Some of the country’s most innovative ideas for inner-city redevelopment are soon to come before the San Diego City Council, and they have come from a most unlikely sourcethe community residents themselves.
The Euclid Avenue/Market Street corridor in the southeastern San Diego area is the focus of a proposed redevelopment plan designed by teams of more than 200 volunteer residents working in coordination with the Euclid-Market Action Team ((EMAT). EMAT is a resident-led planning group that sought broad input and support from community members for more than a year to create a vibrant, yet realistic, proposal to amend the existing city redevelopment plan for the area.
“Our once vibrant community has suffered from disinvestment since the freeways were built and segment it,” said Vernon Brinkley, president of EMAT. “In identifying solutions to this problem, we sought to devise strategies for bringing economic strength back to this area. This plan accomplishes that goal.”
Hours of conversations with residents and input from professional urban planners is reflected in the proposed redevelopment plan for the area bordered by Highway 94, Interstate 805, Division Street and 61st St. Lincoln Park, Valencia Park, Chollas View and Emerald Hills residents and business owners will have opportunities to review the plan over the next three months. It will then be submitted to City Council for approval.
“Most of the time, residents have no input on the kinds of housing, businesses and services that come into their neighborhoods and affect their daily lives,” Brinkley said. “In fact, inner-city residents are often displaced when well-intentioned redevelopment efforts ultimately price them out of the market. Ownership of ideas gives residents a voice in shaping and improving their communities, and that is what led to the formation of EMAT. By seeking resident input on what this community should look like, we are able to design a redevelopment plan that brings in necessary goods and services without driving out the residents who need them.”
Highlights of the EMAT plan include the creation of village and neighborhood centers, which combine housing, retail, jobs, and other services in well-planned, visible, and accessible areas.
Village centers, proposed for the Euclid Avenue/Market Street intersection, maximize the use of space by taking advantage of multi-level, mixed-use buildings. Retail and office space occupies the first floor, while housing is located on upper floors. The ready access of trolley and bus stops, bike and pedestrian trails, and well-maintained roads make the village centers an effective use of space in this area.
Neighborhood centers are similar to village centers, but on a smaller scale. They offer a combination of living, shopping, eating and gathering spaces that meet the daily needs of residents. EMAT’s plan proposes neighborhood centers at the intersections of 47th St. and Market St., Euclid Ave. and Imperial Ave., Euclid Ave. and Logan St., and Euclid Ave. and Division st.
Other properties in the plan are targeted for multi-family housing, manufacturing and business parks, school expansion, preservation of existing open space, the creation of pocket parks, and the addition of gateways and pedestrian linkages.
The plan is the result of a year-long planning process.
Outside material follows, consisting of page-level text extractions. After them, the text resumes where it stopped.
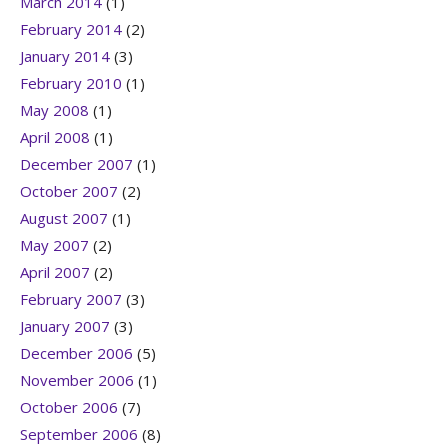
March 2014
(1)
February 2014
(2)
January 2014
(3)
February 2010
(1)
May 2008
(1)
April 2008
(1)
December 2007
(1)
October 2007
(2)
August 2007
(1)
May 2007
(2)
April 2007
(2)
February 2007
(3)
January 2007
(3)
December 2006
(5)
November 2006
(1)
October 2006
(7)
September 2006
(8)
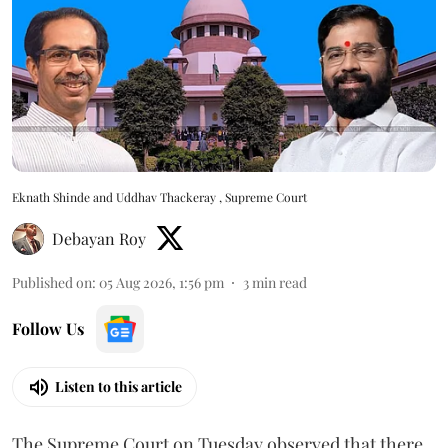
Eknath Shinde and Uddhav Thackeray , Supreme Court
Debayan Roy
Published on
:
05 Aug 2026, 1:56 pm
3
min read
Follow Us
Listen to this article
The Supreme Court on Tuesday observed that there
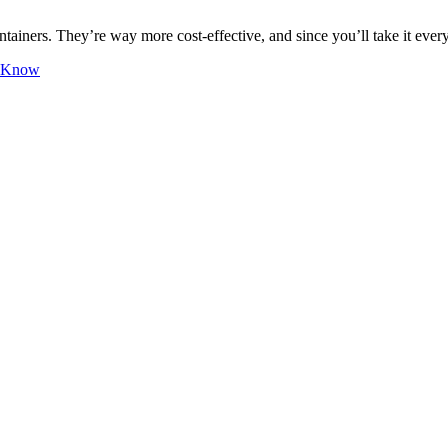
tainers. They’re way more cost-effective, and since you’ll take it ever
o Know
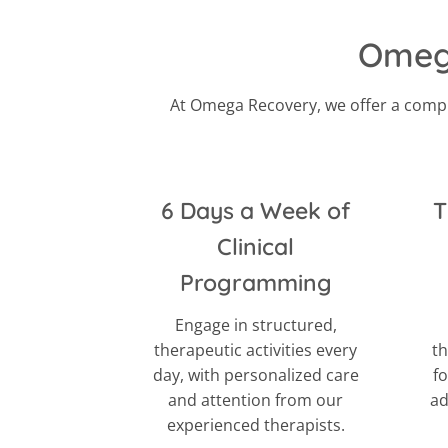
Omega
At Omega Recovery, we offer a compr
6 Days a Week of
T
Clinical
Programming
Engage in structured,
therapeutic activities every
th
day, with personalized care
f
and attention from our
ad
experienced therapists.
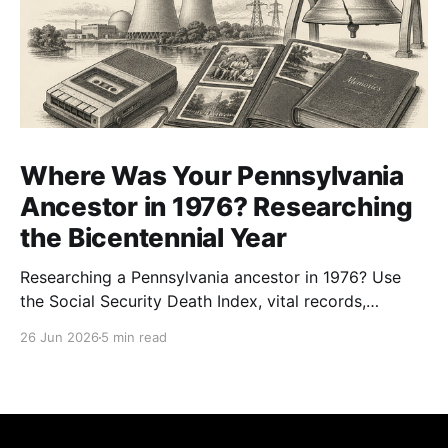
Where Was Your Pennsylvania
Ancestor in 1976? Researching
the Bicentennial Year
Researching a Pennsylvania ancestor in 1976? Use
the Social Security Death Index, vital records,
directories, and living memory to document the
26 Jun 2026
5 min read
Bicentennial era.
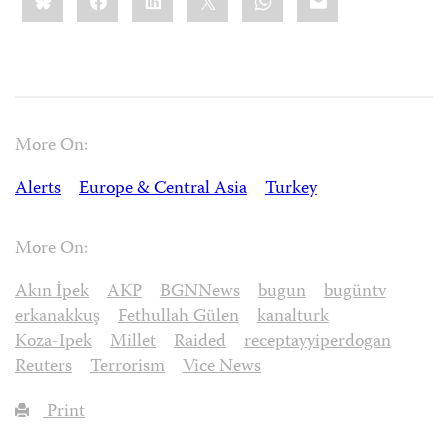
More On:
Alerts
Europe & Central Asia
Turkey
More On:
Akın İpek
AKP
BGNNews
bugun
bugüntv
erkanakkuş
Fethullah Gülen
kanalturk
Koza-Ipek
Millet
Raided
receptayyiperdogan
Reuters
Terrorism
Vice News
Print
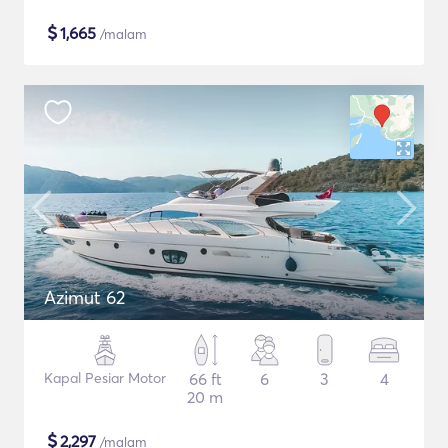
$
1,665
/malam
Azimut 62
Kapal Pesiar Motor
66 ft
6
3
4
20 m
$
2,297
/malam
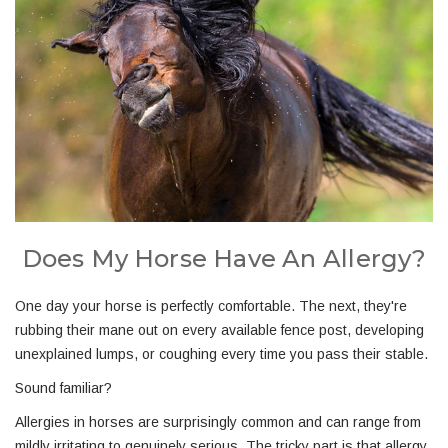
Does My Horse Have An Allergy?
One day your horse is perfectly comfortable. The next, they're
rubbing their mane out on every available fence post, developing
unexplained lumps, or coughing every time you pass their stable.
Sound familiar?
Allergies in horses are surprisingly common and can range from
mildly irritating to genuinely serious. The tricky part is that allergy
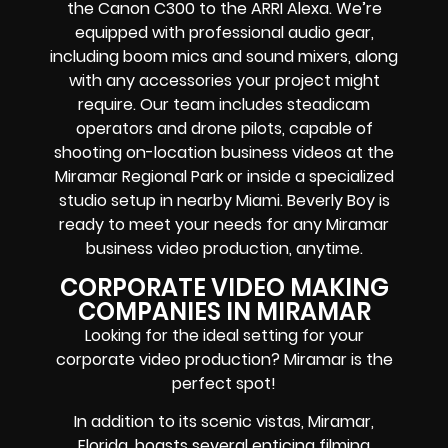
the Canon C300 to the ARRI Alexa. We’re
equipped with professional audio gear,
including boom mics and sound mixers, along
with any accessories your project might
require. Our team includes steadicam
operators and drone pilots, capable of
shooting on-location business videos at the
Miramar Regional Park or inside a specialized
studio setup in nearby Miami. Beverly Boy is
ready to meet your needs for any Miramar
business video production, anytime.
CORPORATE VIDEO MAKING
COMPANIES IN MIRAMAR
Looking for the ideal setting for your
corporate video production? Miramar is the
perfect spot!
In addition to its scenic vistas, Miramar,
Florida, boasts several enticing filming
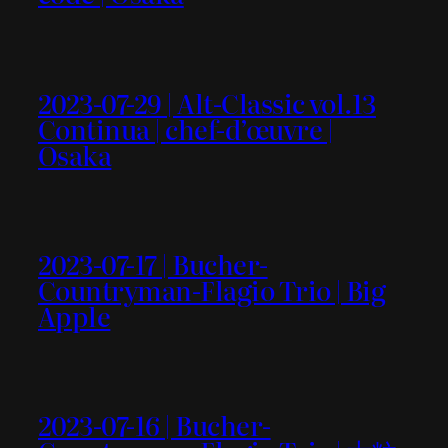
2023-07-29 | Alt-Classic vol.13
Continua | chef-d’œuvre |
Osaka
2023-07-17 | Bucher-
Countryman-Flagio Trio | Big
Apple
2023-07-16 | Bucher-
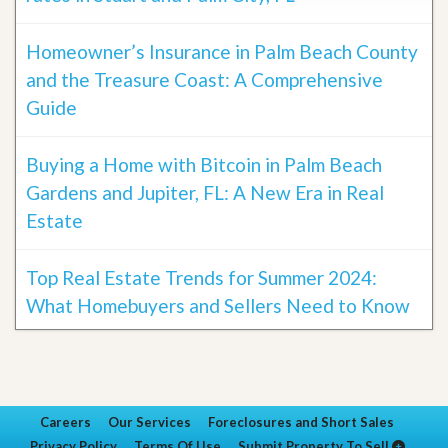
Homeowner’s Insurance in Palm Beach County
and the Treasure Coast: A Comprehensive
Guide
Buying a Home with Bitcoin in Palm Beach
Gardens and Jupiter, FL: A New Era in Real
Estate
Top Real Estate Trends for Summer 2024:
What Homebuyers and Sellers Need to Know
Careers
Our Services
Foreclosures and Short Sales
Privacy Policy
Terms Of Use
Submit Property To Sell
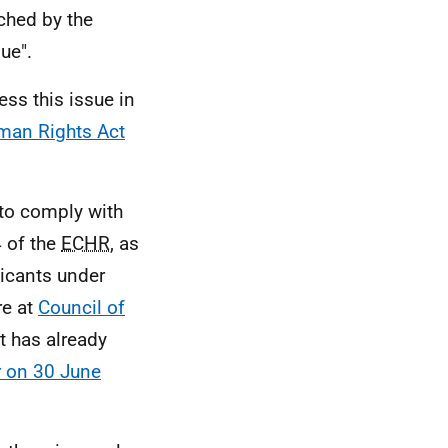
ched by the
ue".
ss this issue in
man Rights Act
 to comply with
4 of the
ECHR
, as
licants under
e at
Council of
nt has already
r on 30 June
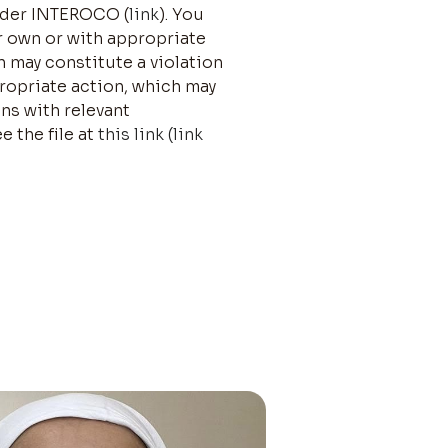
under INTEROCO (
link
). You
r own or with appropriate
n may constitute a violation
propriate action, which may
ons with relevant
e the file at
this link (link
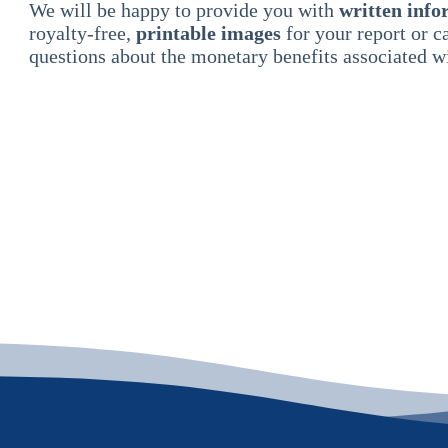
We will be happy to provide you with
written info
royalty-free,
printable images
for your report or 
questions about the monetary benefits associated wi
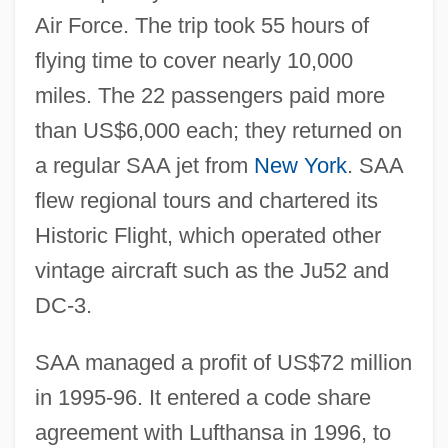
Air Force. The trip took 55 hours of
flying time to cover nearly 10,000
miles. The 22 passengers paid more
than US$6,000 each; they returned on
a regular SAA jet from
New York
. SAA
flew regional tours and chartered its
Historic Flight, which operated other
vintage aircraft such as the Ju52 and
DC-3.
SAA managed a profit of US$72 million
in 1995-96. It entered a code share
agreement with Lufthansa in 1996, to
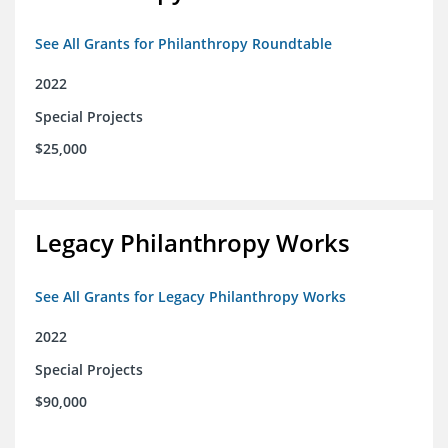
See All Grants for Philanthropy Roundtable
2022
Special Projects
$25,000
Legacy Philanthropy Works
See All Grants for Legacy Philanthropy Works
2022
Special Projects
$90,000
EMAT introduced the community to the process at a kick-off meeting on August 2, 2001, to outline the process. It was followed by 23 planning circle meetings, in which residents discussed and identified the strengths, weaknesses and opportunities in the community. Participants brought in photos and examples of what they would and wouldn’t like to see in the community.
From those planning circles came a planning framework, which was used in coordination with charettes, or group exercises, which incorporated community input with the assistance of urban planning consultants to create the final plan.
The first group to see the plan will be the 200 volunteers responsible for contributing their time and input to its creation. “We realize the importance of gaining community support before we bring our proposal to City Council,” said Brinkley. “We will host a series of meetings with organizations, individuals and community leaders to discuss our proposal. Our goal is to gather 5,000 signatures in support of the plan by mid-December.”
EMAT’s work to create a redevelopment proposal was supported by the Jacobs Center for NonProfit Innovation, a neighborhood-strengthening and community-building organization that partners with local residents to create stronger, more connected communities through community involvement and participation. The Jacobs Center explores and implements new ways to strengthen under-invested neighborhoods through entrepreneurial projects, hands-on learning relationships, development of action plans and the creative investment of resources.